[Your task]:
Each record that follows is to be duplicated exactly, though its pictures are not.

[Provided data]:
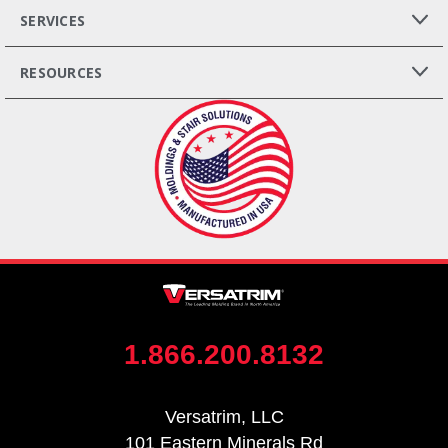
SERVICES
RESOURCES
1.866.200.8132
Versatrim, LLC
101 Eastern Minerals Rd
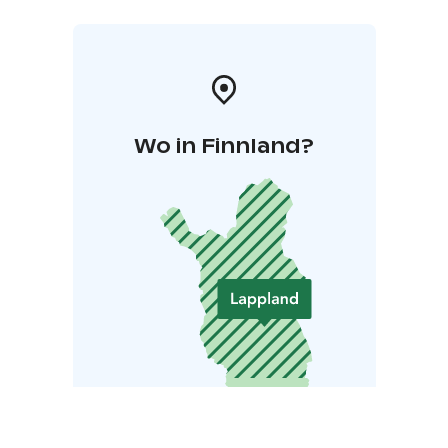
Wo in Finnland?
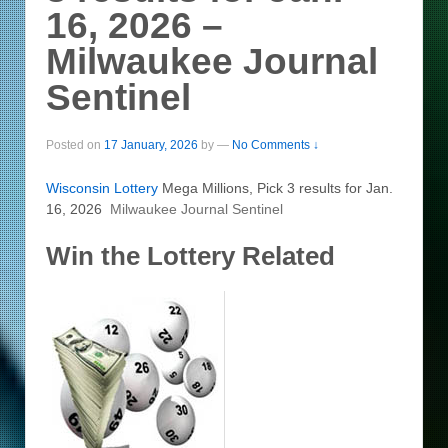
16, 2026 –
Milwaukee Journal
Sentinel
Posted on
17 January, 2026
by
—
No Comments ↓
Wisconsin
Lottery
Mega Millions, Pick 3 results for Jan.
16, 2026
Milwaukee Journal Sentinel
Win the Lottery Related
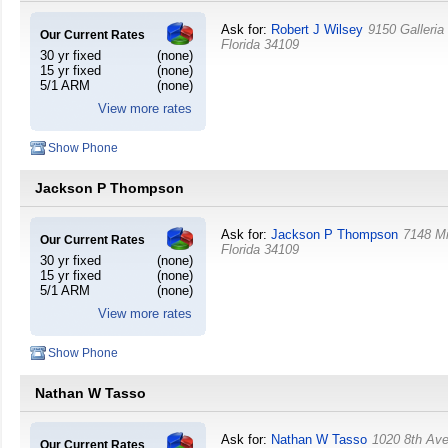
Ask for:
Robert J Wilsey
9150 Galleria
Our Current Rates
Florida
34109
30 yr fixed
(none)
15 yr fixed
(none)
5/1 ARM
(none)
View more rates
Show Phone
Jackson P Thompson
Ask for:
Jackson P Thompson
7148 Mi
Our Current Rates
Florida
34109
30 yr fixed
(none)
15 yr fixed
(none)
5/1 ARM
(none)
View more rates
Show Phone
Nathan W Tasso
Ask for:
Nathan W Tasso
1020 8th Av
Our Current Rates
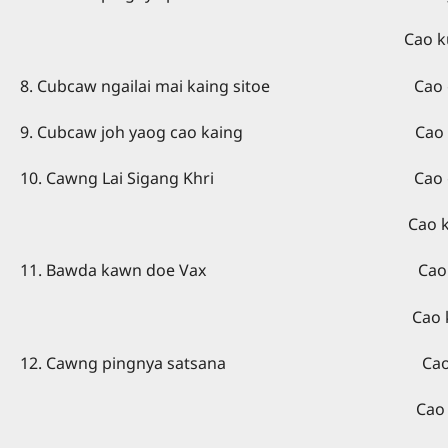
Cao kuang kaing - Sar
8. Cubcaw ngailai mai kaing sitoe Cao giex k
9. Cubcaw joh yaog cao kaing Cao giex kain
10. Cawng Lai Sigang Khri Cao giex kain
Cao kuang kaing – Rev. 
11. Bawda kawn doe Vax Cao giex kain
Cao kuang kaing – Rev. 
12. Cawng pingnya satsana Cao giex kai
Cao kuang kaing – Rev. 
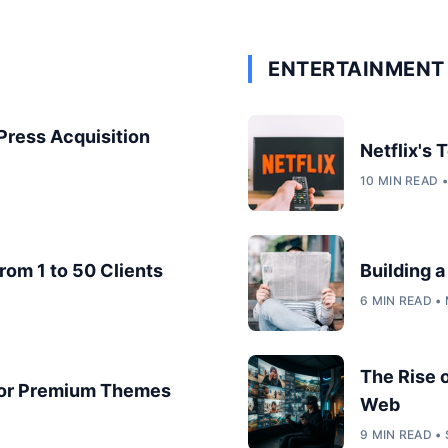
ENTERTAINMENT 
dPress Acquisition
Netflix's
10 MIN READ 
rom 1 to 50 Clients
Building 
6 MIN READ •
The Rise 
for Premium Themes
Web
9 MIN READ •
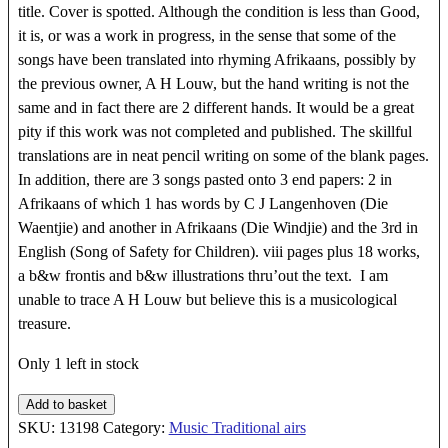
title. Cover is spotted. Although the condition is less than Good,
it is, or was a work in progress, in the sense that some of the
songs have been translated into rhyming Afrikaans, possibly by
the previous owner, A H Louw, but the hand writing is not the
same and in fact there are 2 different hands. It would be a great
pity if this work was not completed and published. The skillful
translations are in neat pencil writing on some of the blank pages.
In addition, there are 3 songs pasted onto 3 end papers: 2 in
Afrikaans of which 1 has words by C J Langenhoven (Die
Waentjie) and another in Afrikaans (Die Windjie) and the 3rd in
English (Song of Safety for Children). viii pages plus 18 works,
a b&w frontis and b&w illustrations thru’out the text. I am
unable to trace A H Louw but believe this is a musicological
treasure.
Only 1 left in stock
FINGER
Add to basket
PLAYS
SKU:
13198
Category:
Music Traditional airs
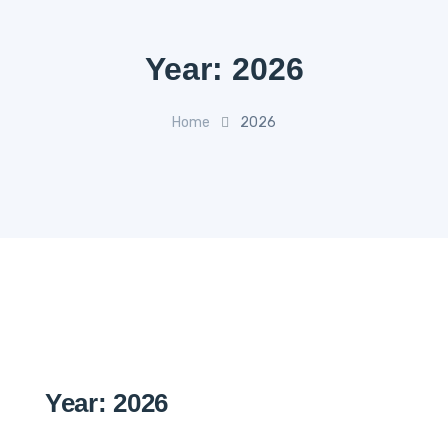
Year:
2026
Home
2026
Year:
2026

[Response area]:
SERVICES
RESOURCES
1.866.200.8132
Versatrim, LLC
101 Eastern Minerals Rd
Wo in Finnland?
16, 2026 –
Milwaukee Journal
Sentinel
Posted on
17 January, 2026
by
—
No Comments ↓
Wisconsin
Lottery
Mega Millions, Pick 3 results for Jan.
16, 2026
Milwaukee Journal Sentinel
Win the Lottery Related
Ask for:
Robert J Wilsey
9150 Galleria
Our Current Rates
Florida
34109
30 yr fixed
(none)
15 yr fixed
(none)
5/1 ARM
(none)
View more rates
Show Phone
Jackson P Thompson
Ask for:
Jackson P Thompson
7148 Mi
Our Current Rates
Florida
34109
30 yr fixed
(none)
15 yr fixed
(none)
5/1 ARM
(none)
View more rates
Show Phone
Nathan W Tasso
Ask for:
Nathan W Tasso
1020 8th Av
Our Current Rates
Cao kuang kaing - Sar
8. Cubcaw ngailai mai kaing sitoe Cao giex k
9. Cubcaw joh yaog cao kaing Cao giex kain
10. Cawng Lai Sigang Khri Cao giex kain
Cao kuang kaing – Rev. 
11. Bawda kawn doe Vax Cao giex kain
Cao kuang kaing – Rev. 
12. Cawng pingnya satsana Cao giex kai
Cao kuang kaing – Rev. 
ENTERTAINMENT 
dPress Acquisition
Netflix's
10 MIN READ 
rom 1 to 50 Clients
Building 
6 MIN READ •
The Rise 
for Premium Themes
Web
9 MIN READ •
title. Cover is spotted. Although the condition is less than Good,
it is, or was a work in progress, in the sense that some of the
songs have been translated into rhyming Afrikaans, possibly by
the previous owner, A H Louw, but the hand writing is not the
same and in fact there are 2 different hands. It would be a great
pity if this work was not completed and published. The skillful
translations are in neat pencil writing on some of the blank pages.
In addition, there are 3 songs pasted onto 3 end papers: 2 in
Afrikaans of which 1 has words by C J Langenhoven (Die
Waentjie) and another in Afrikaans (Die Windjie) and the 3rd in
English (Song of Safety for Children). viii pages plus 18 works,
a b&w frontis and b&w illustrations thru’out the text. I am
unable to trace A H Louw but believe this is a musicological
treasure.
Only 1 left in stock
FINGER
Add to basket
PLAYS
SKU:
13198
Category:
Music Traditional airs
Year:
2026
Home
2026
Year:
2026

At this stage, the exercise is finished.